In een recent standpunt (SP nr. 19078 van 11 maart 2024) heeft VLABEL een opmerkelijke koerswijziging ingezet met betrekking tot de verschuldigde registratiebelasting op dividenduitkeringen in natura. Meer concreet gaat het om de situatie waarbij er een in Vlaanderen gelegen onroerend goed door een personenvennootschap middels dividenduitkering in natura aan de historische (!) aandeelhouder(s) wordt toebedeeld. Dit nieuwe standpunt markeert een volledige ommekeer in de visie van VLABEL en heeft positieve implicaties voor belastingplichtigen en investeerders.

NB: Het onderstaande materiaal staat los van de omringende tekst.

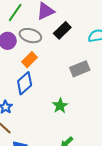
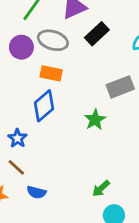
orange rectangle: (29, 60) -> (51, 73), turned 56
green star: (60, 106) -> (95, 120), moved

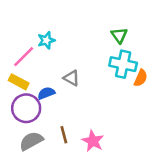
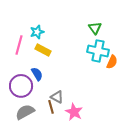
pink line: (24, 57) -> (19, 45), turned -30
gray triangle: (71, 78) -> (57, 97), moved
yellow rectangle: (19, 82) -> (43, 50), moved
blue semicircle: (46, 93) -> (37, 74), turned 80

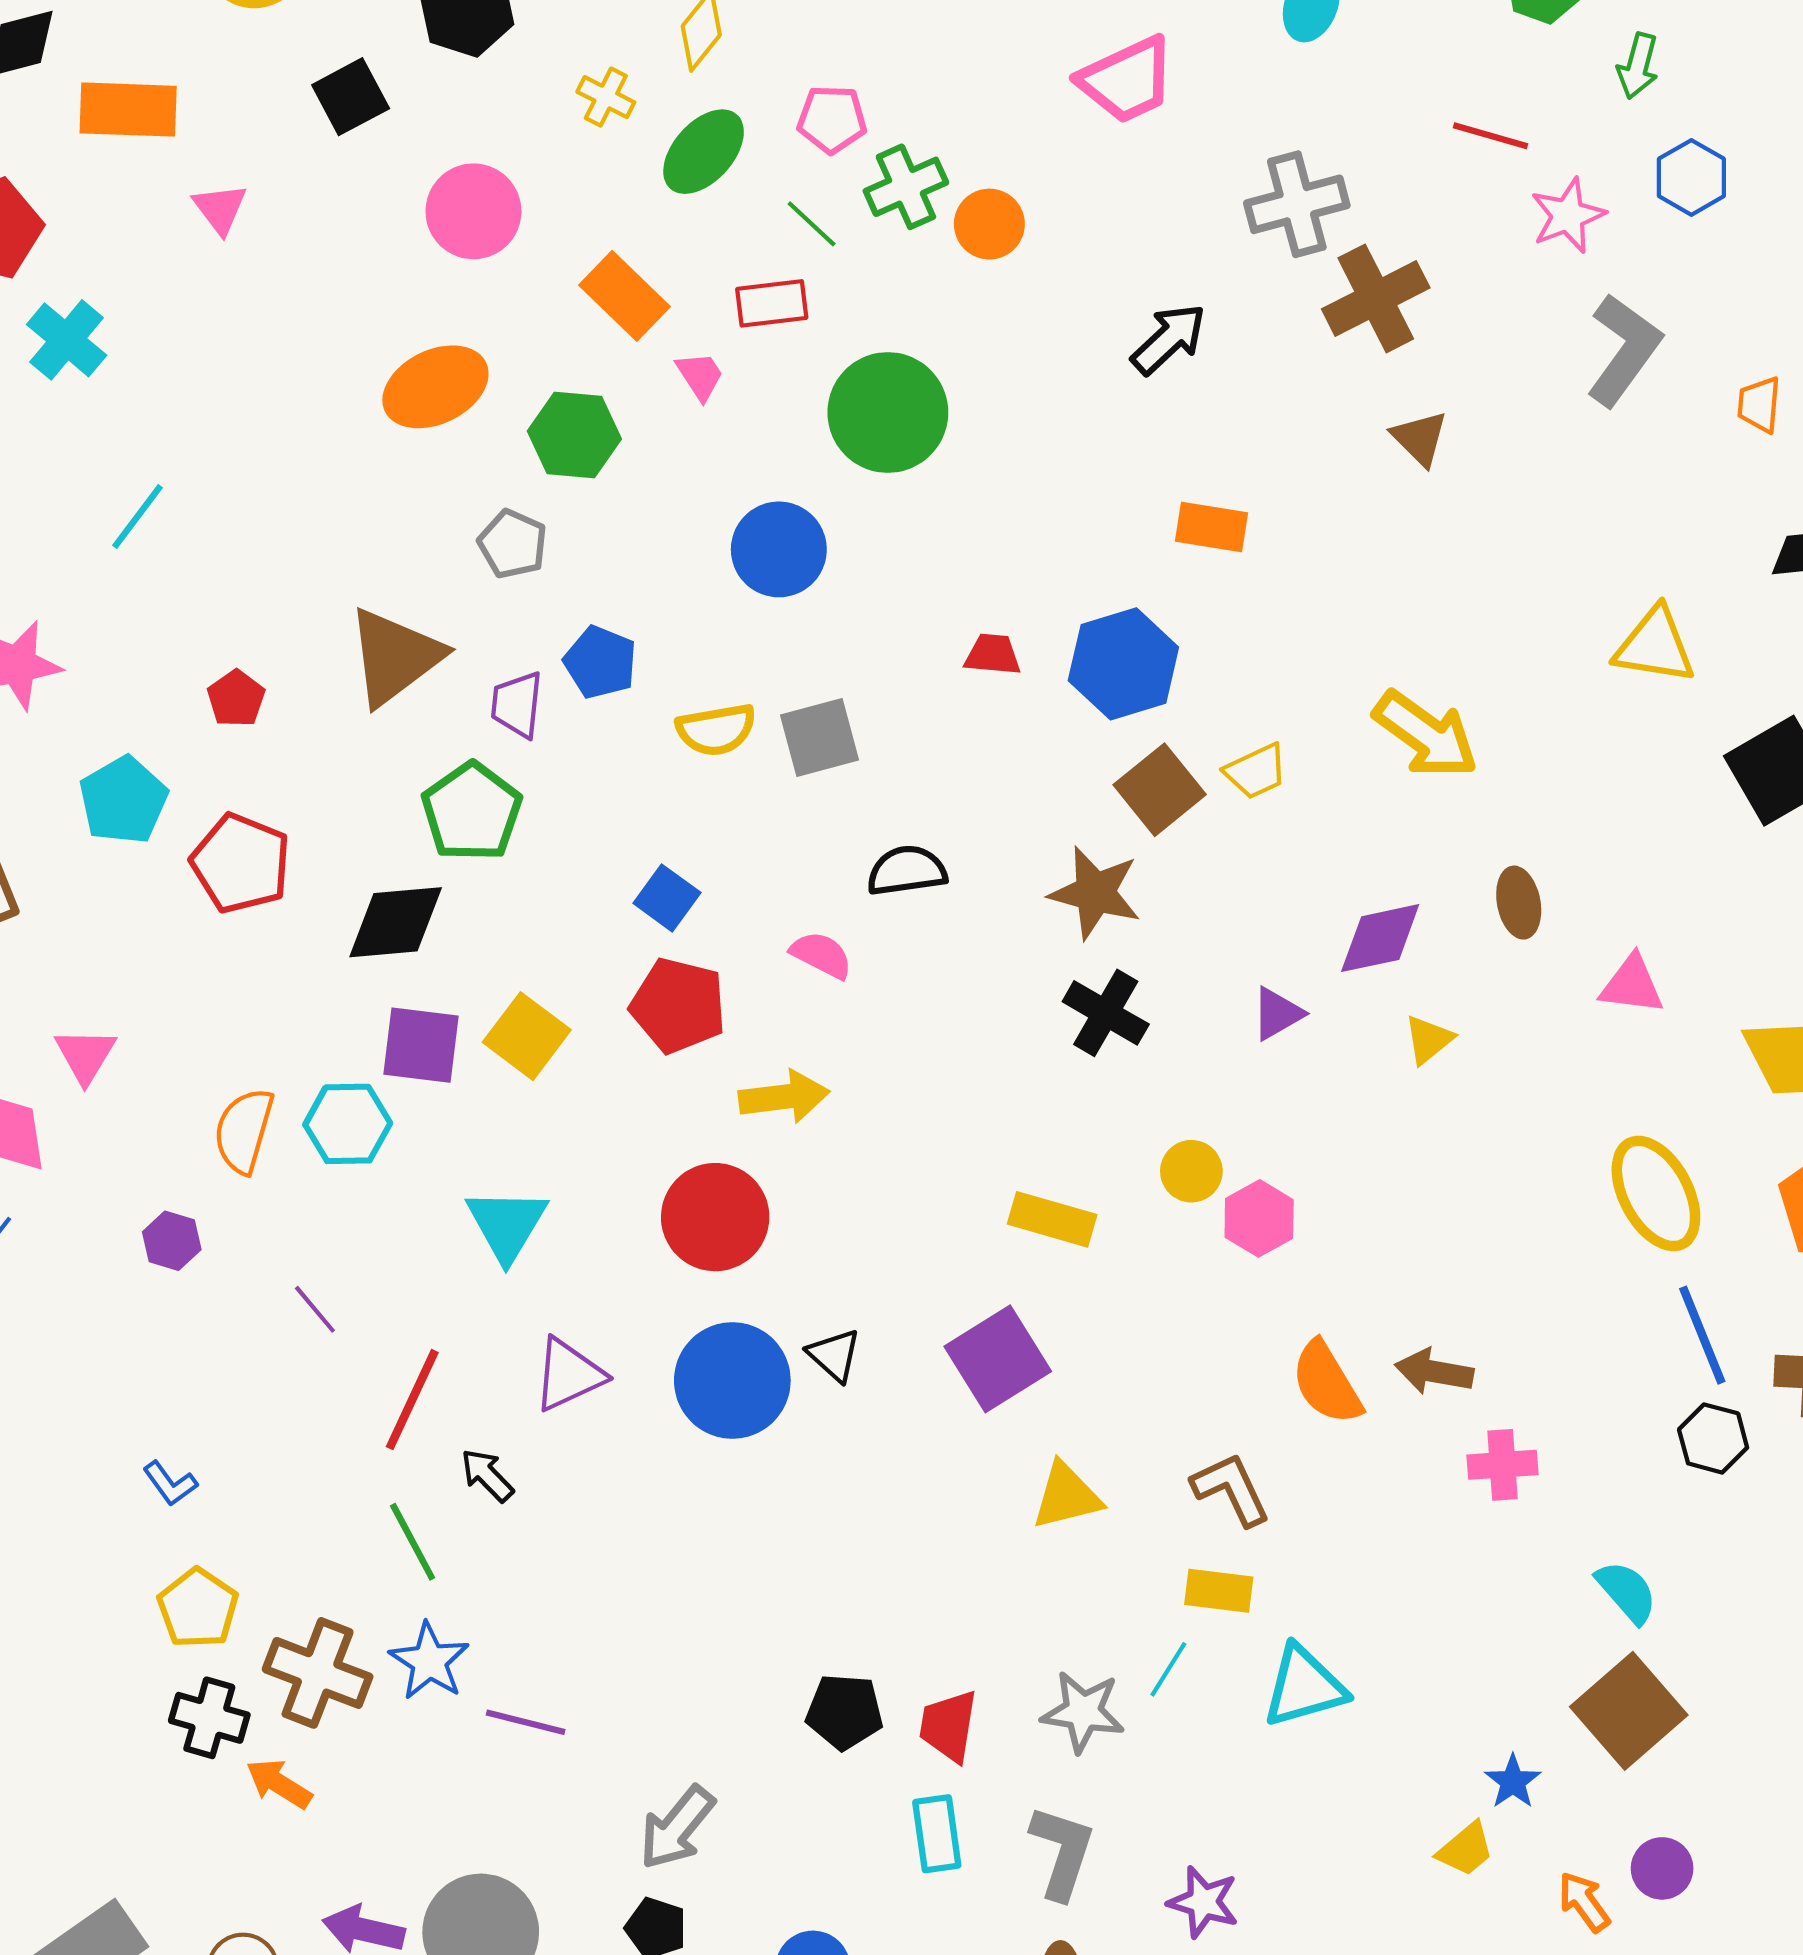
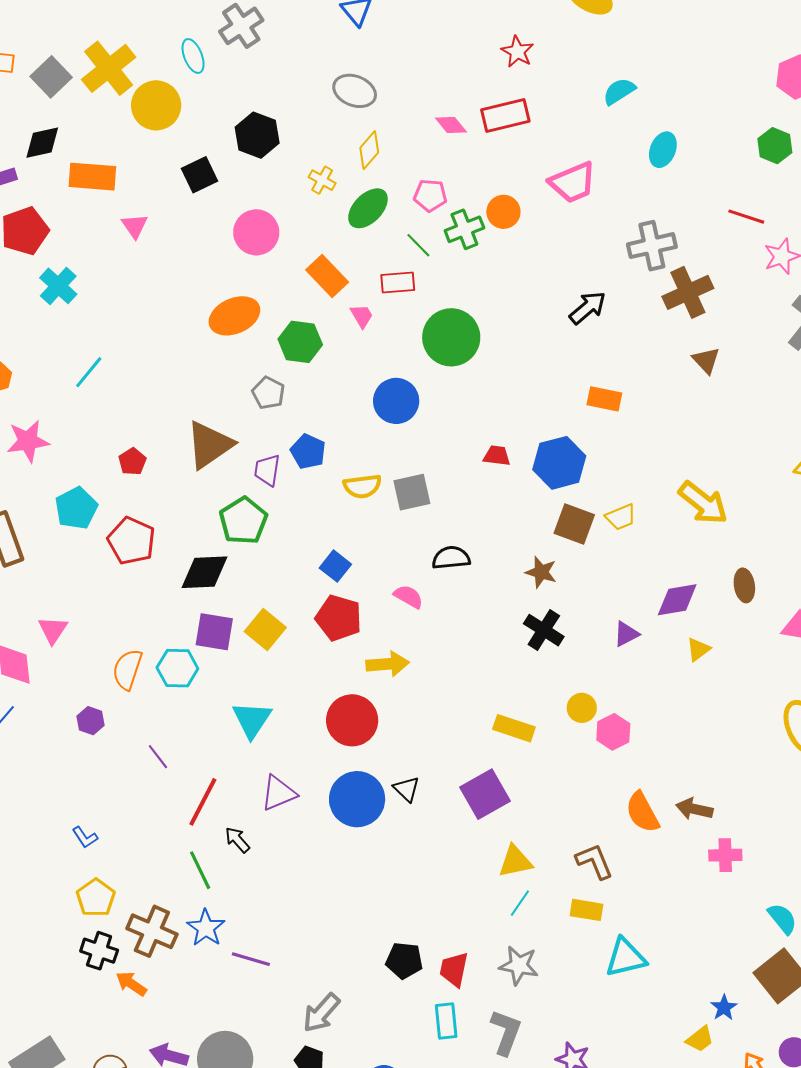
orange circle: (989, 224) -> (503, 212), moved
brown square: (1160, 790) -> (574, 524), turned -33
brown star: (1095, 893) -> (541, 572), size x0.7
cyan line: (1168, 1669) -> (520, 903), moved

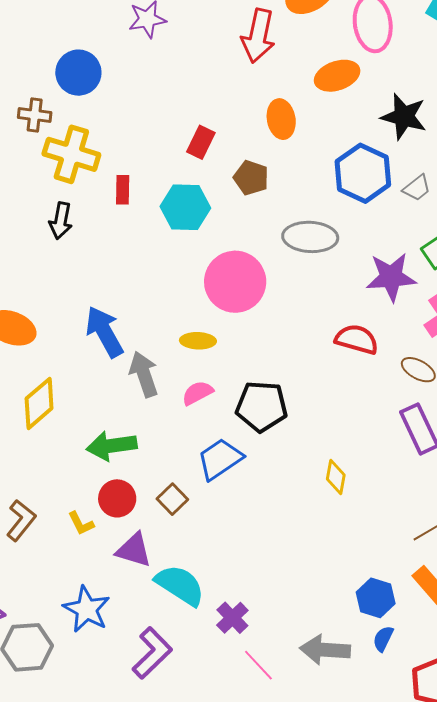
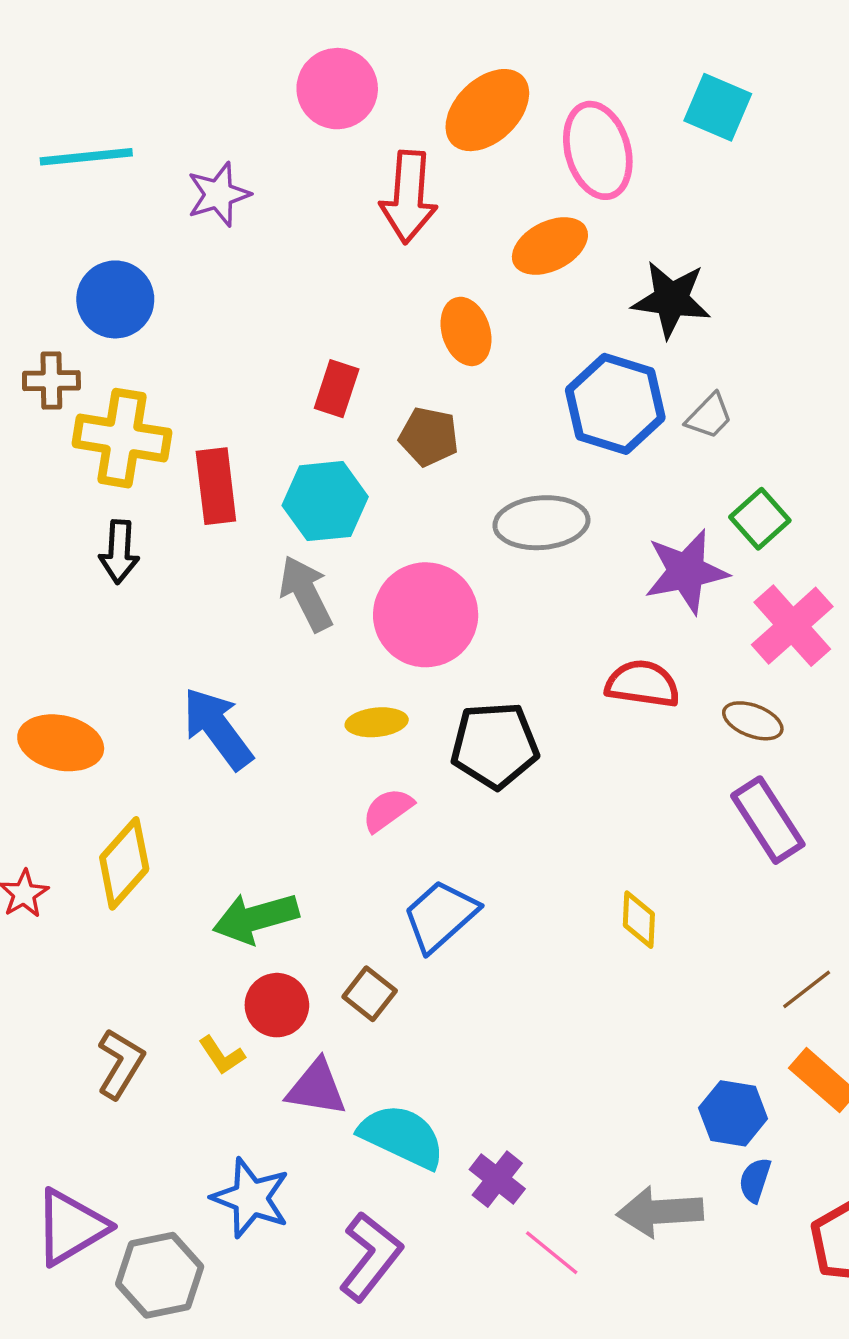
red rectangle: (123, 190) -> (216, 486), size x1.5
gray arrow: (144, 374) -> (306, 594), moved
black pentagon: (262, 406) -> (495, 745), moved

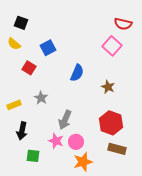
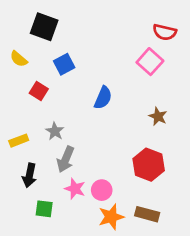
black square: (21, 23) -> (44, 27), moved, size x1.5
brown star: (108, 87) -> (158, 116), moved
gray arrow: (65, 120) -> (66, 159), moved
brown rectangle: (117, 149) -> (147, 214), moved

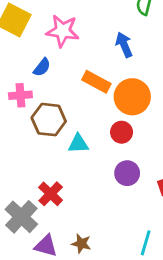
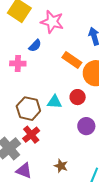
brown hexagon: (49, 120) -> (28, 109), moved
red circle: (122, 132) -> (78, 97), moved
brown star: (81, 244) -> (61, 166), moved

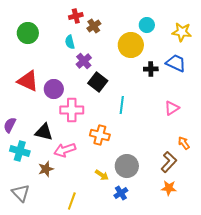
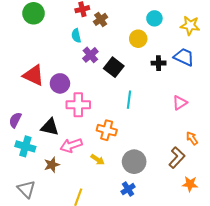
green circle: (28, 33) -> (34, 13), moved
yellow circle: (131, 45) -> (138, 39), size x0.7
black square: (98, 82) -> (114, 67), moved
yellow arrow: (102, 175) -> (98, 160), moved
orange star: (169, 188) -> (190, 184), moved

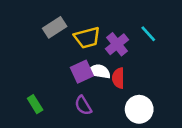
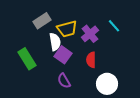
purple square: (82, 72) -> (63, 55), turned -30
white semicircle: (99, 72) -> (55, 42), moved, turned 72
green rectangle: (35, 104) -> (27, 59), moved, size x1.5

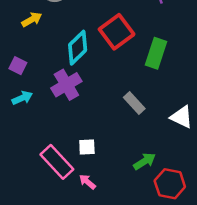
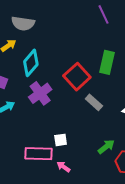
red square: (117, 32) -> (77, 77), moved
cyan diamond: (78, 48) -> (31, 63), moved
pink rectangle: (57, 162) -> (39, 154), turned -40

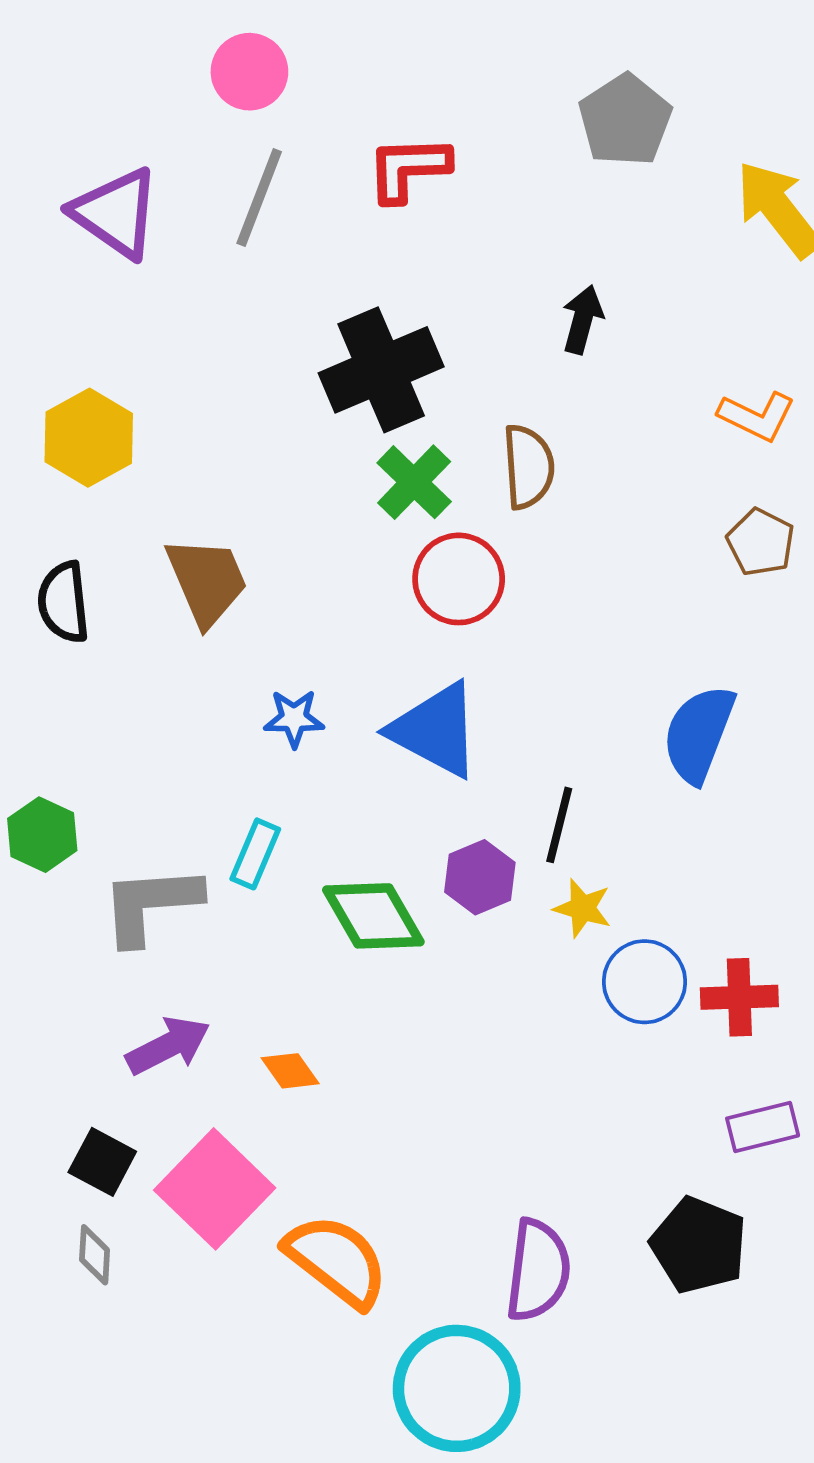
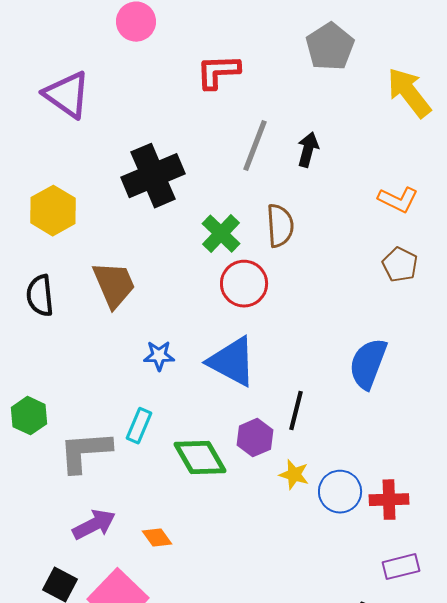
gray line: (259, 198) -> (255, 146), moved
black cross: (381, 370) -> (153, 176), moved
yellow star: (583, 908) -> (294, 475), moved

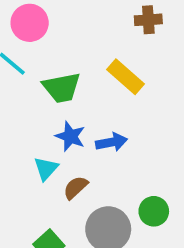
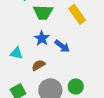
blue arrow: (111, 142) -> (62, 46), turned 35
cyan triangle: (46, 169) -> (16, 53), moved, turned 48

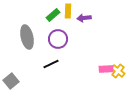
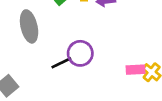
purple circle: (58, 39) -> (80, 53), moved

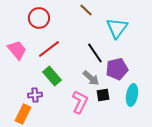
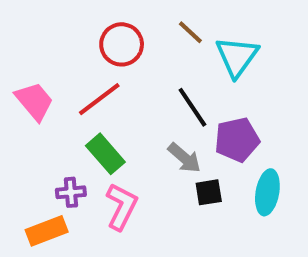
brown line: (86, 10) -> (190, 32), moved
red circle: (39, 18) -> (122, 44), moved
pink L-shape: (80, 102) -> (122, 206), moved
orange rectangle: (23, 114) -> (47, 231), turned 42

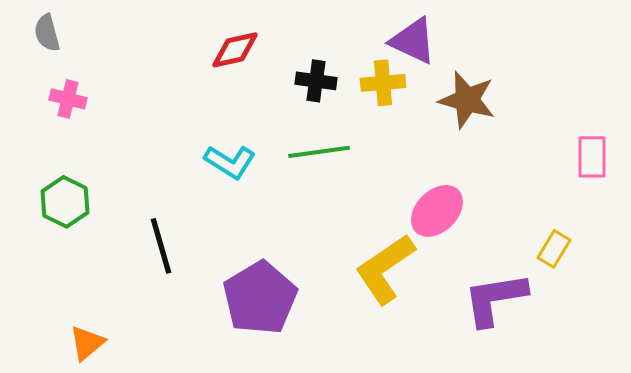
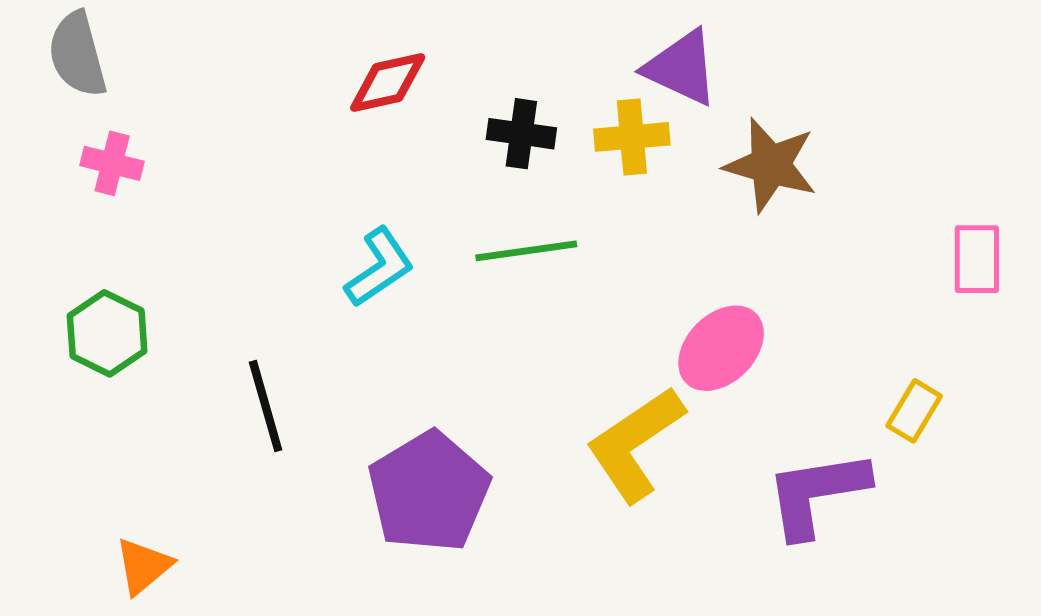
gray semicircle: (47, 33) -> (77, 54), size x1.4
cyan L-shape: (230, 162) -> (379, 267), turned -66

Tot voor kort was het zo dat een dividenduitkering in natura – aldus VLABEL – onderhevig was aan het verkooprecht van 12% (Vlaanderen) (of het verdeelrecht van 2,5% in sommige gevallen), zelfs wanneer de aandeelhouders als ‘historische vennoot’ aangemerkt konden worden. VLABEL heeft nu verklaard dat deze uitkeringen géén overdracht onder bezwarende titel vormen, hetgeen een bocht van 180 graden uitmaakt ten opzichte van het vorige standpunt. Dit betekent dat voor historische aandeelhouders het verkooprecht niet verschuldigd is bij dergelijke uitkeringen (of het verdeelrecht in specifieke gevallen van onverdeeldheid).
Pro memorie: er geldt een kwalificatie als historische aandeelhouder indien men:
- het betreffende onroerend goed heeft ingebracht in de vennootschap, en/of;
- aandeelhouder was van de vennootschap op het moment dat zij het betreffende onroerend goed onder de toepassing van het verkooprecht verworven heeft. (Dit betreft een uiteenzetting van de basisregels. Er gelden nog diverse uitzonderingen.)
Deze nieuwe zienswijze van VLABEL heeft tot gevolg dat dergelijke dividenduitkeringen in natura aan historische aandeelhouders slechts onderworpen worden aan het federaal algemeen vast recht van 50 euro. Zodoende is het belastingregime voor dividenduitkeringen door personenvennootschappen van vastgoed over de gewestgrenzen heen opnieuw identiek.